There are five coins that can be used: penny, nickel, dime, quarter and fifty cent piece?
Is there a formula that one can use to figure this out?
Sure there's a formula, it's the old binomial coefficient:
http://mathworld.wolfram.com/Combination.html
Quote:The number of ways of picking k unordered outcomes from n possibilities. Also known as the binomial coefficient or choice number and read "n choose k"
_nC_k=(n; k)=(n!)/(k!(n-k)!)
Ahhh, the old binomial coefficient, how could I have forgotten that?
Thanks, HS, but I'm as lost as I was before. I'll look at the info at that site a bit more, but somehow I don't think it's gonna help.

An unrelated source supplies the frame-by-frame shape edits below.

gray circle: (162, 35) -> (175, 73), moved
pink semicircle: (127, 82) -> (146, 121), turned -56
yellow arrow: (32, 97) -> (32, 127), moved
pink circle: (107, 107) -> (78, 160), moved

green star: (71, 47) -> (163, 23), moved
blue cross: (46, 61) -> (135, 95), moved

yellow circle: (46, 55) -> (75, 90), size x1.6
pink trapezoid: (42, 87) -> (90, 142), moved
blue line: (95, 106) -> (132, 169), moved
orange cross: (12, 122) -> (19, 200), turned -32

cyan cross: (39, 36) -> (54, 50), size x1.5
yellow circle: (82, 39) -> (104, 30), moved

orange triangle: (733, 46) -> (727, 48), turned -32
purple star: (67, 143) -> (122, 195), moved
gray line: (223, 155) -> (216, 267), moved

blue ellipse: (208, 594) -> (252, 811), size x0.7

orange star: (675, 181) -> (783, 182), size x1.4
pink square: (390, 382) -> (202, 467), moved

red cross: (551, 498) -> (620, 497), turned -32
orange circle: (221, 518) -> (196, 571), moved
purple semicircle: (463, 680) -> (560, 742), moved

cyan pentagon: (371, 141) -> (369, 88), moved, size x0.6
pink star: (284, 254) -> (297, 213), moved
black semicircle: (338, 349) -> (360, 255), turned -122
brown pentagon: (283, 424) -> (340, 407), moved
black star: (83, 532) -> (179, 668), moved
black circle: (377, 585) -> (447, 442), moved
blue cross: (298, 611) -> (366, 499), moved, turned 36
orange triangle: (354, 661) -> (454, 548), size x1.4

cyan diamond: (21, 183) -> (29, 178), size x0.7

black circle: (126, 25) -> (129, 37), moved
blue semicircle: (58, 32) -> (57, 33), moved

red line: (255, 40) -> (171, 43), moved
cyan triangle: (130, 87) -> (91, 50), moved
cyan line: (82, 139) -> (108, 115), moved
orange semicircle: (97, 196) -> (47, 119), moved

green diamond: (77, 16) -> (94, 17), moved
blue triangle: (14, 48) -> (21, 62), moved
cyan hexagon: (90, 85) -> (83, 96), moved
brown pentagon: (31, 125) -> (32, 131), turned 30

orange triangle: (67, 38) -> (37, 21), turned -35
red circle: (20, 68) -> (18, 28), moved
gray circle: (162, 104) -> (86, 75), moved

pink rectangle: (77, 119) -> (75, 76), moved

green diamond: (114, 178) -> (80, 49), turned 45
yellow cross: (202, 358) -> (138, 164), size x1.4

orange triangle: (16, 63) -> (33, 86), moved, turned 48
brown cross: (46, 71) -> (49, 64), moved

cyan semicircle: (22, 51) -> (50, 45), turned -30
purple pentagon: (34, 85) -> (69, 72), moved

If you want to know the number of ways to make change for a dollar, it's got nothing to do with binomial coefficients. Google "change for a dollar" and you'll find the answer.
markr wrote:If you want to know the number of ways to make change for a dollar, it's got nothing to do with binomial coefficients. Google "change for a dollar" and you'll find the answer.
Thanks, Markr. So, is there a formula for this type of math problem?
I reckon there would be about, lessee now,..... about 293 ways.
McTag wrote:I reckon there would be about, lessee now,..... about 293 ways.
You know what I've told you about showing your work, young man. If you don't show, your score is a no-go.
There isn't a formula, but there is a generating function. Go here for a nice discussion - it's near the bottom of the page.
http://www.cut-the-knot.org/ctk/GeneratingFunctions.shtml
Mac wrote-
Quote:I reckon there would be about, lessee now,..... about 293 ways.
In Zimbawe there's a lot more than that. I bet you could paint the town red with $10 there.
Not that I recommend trying it mind you.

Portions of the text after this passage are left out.